Thursday, November 10, 2011

Tastingworks: Considered Reflections on the Wine Field - A Wine Blog by Lisa Granik MW

My fellow wine lovers,

I'm very happy to announce that there is another blogger on the block... Well, not just "another blogger"... but... Lisa Granik MW!

Here is what she had to say about her reasons to start blogging:
"It obviously has taken me a while to start a blog.  Friends have encouraged me to do so for years, but I’ve resisted.  Why the turnaround? Blogs have proliferated, not least in wine, and as they have, I’ve continued to be astounded at those who, supported by nothing but passion about wine, have established blogs and pontificate on any vinous (even non-vinous) subject of their choosing.   I applaud the multiplicity of voices, first, because some of them make me think, and, as I note below, I hope that some of these voices encourage more people to drink wine."

You should definitely read the entire story "First Principles". Here is the link to it: First Principles

There's also three very well written articles:

It Doesn’t Get Better than This: A Champagne Louis Roederer Tasting with Jean-Baptiste Lécaillon

Champagne Louis Roederer continues to be the quintessential Champagne house.  Certainly, there are plenty of brilliant Champagnes, and there are other houses with different styles — Bollinger and Charles Heidsieck immediately come to mind — where every step of the range offers dynamic, complex, vivid wine offering great pleasure but, if the mood suits, worthy of careful consideration. (click here to read the full story)

Orwellian Wines

I’ve been flummoxed. Recently I tasted a variety of wines from two different “natural” producers, both French.  “Natural” in this instance meant not just that they’d not been fined or filtered, but that they’d been made completely without sulfur.  Apart from the first wine, a pétillant Chenin Blanc, which the vendor touted as a nice “vin de soif” – (nice and harmless it was, but I think $27 should deliver far more than a picnic wine) I found not one wine compelling.  More than that: some of them were marred by excessive volatile acidity; several were lifeless on the palate (my notes said that the wines had “no pulse.”) (click here to read the full story)
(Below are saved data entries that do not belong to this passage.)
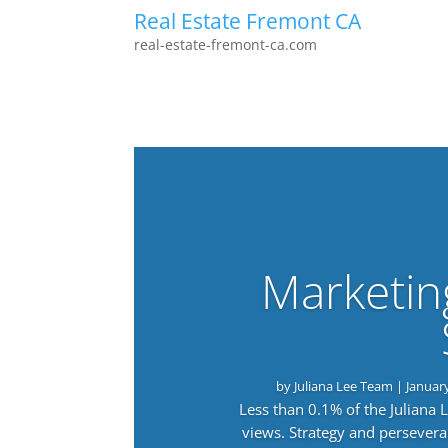
Real Estate Fremont CA
real-estate-fremont-ca.com
Marketin
by
Juliana Lee Team
|
Januar
Less than 0.1% of the Juliana
views. Strategy and persevera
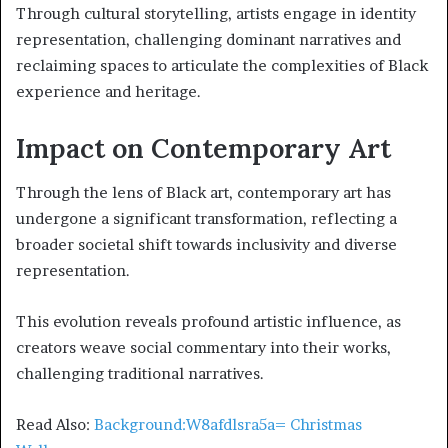
Through cultural storytelling, artists engage in identity
representation, challenging dominant narratives and
reclaiming spaces to articulate the complexities of Black
experience and heritage.
Impact on Contemporary Art
Through the lens of Black art, contemporary art has
undergone a significant transformation, reflecting a
broader societal shift towards inclusivity and diverse
representation.
This evolution reveals profound artistic influence, as
creators weave social commentary into their works,
challenging traditional narratives.
Read Also:
Background:W8afdlsra5a= Christmas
Ribera del Duero Calificación de la Vendimia 2010

I eagerly accepted when the Consejo Regulador de Ribera del Duero invited me to be the 1st outsider (read: non-Spaniard) to participate in their annual vintage assessment.  I’d been to Ribera a few times ‘round, and have attended numerous D.O. tastings, but was eager to revisit the region, increase my familarity with it, and blind-taste a variety of raw wines strictly to evaluate their quality. (click here to read the full story)

This is what I had to say when Lisa sent me a note telling about her blog:
"Fantastic work Lisa! It is great to have someone that I like and that I can recommend as a reliable source to my friends and followers on the “blogsphere”. As amazing as it seems (with thousands of wine blogs out there), there’s still a lot of need for “an open spirit of thoughtful, analytical exploration and inquiry.”
I especially liked your “First Principles”. Very well written paragraphs… But, for me, even more important than how you say it (I wish I had this gift!), is what you said. I was seduced… and I have no doubt that many other wine lovers will be as well."

I hope you enjoy it as much as I did.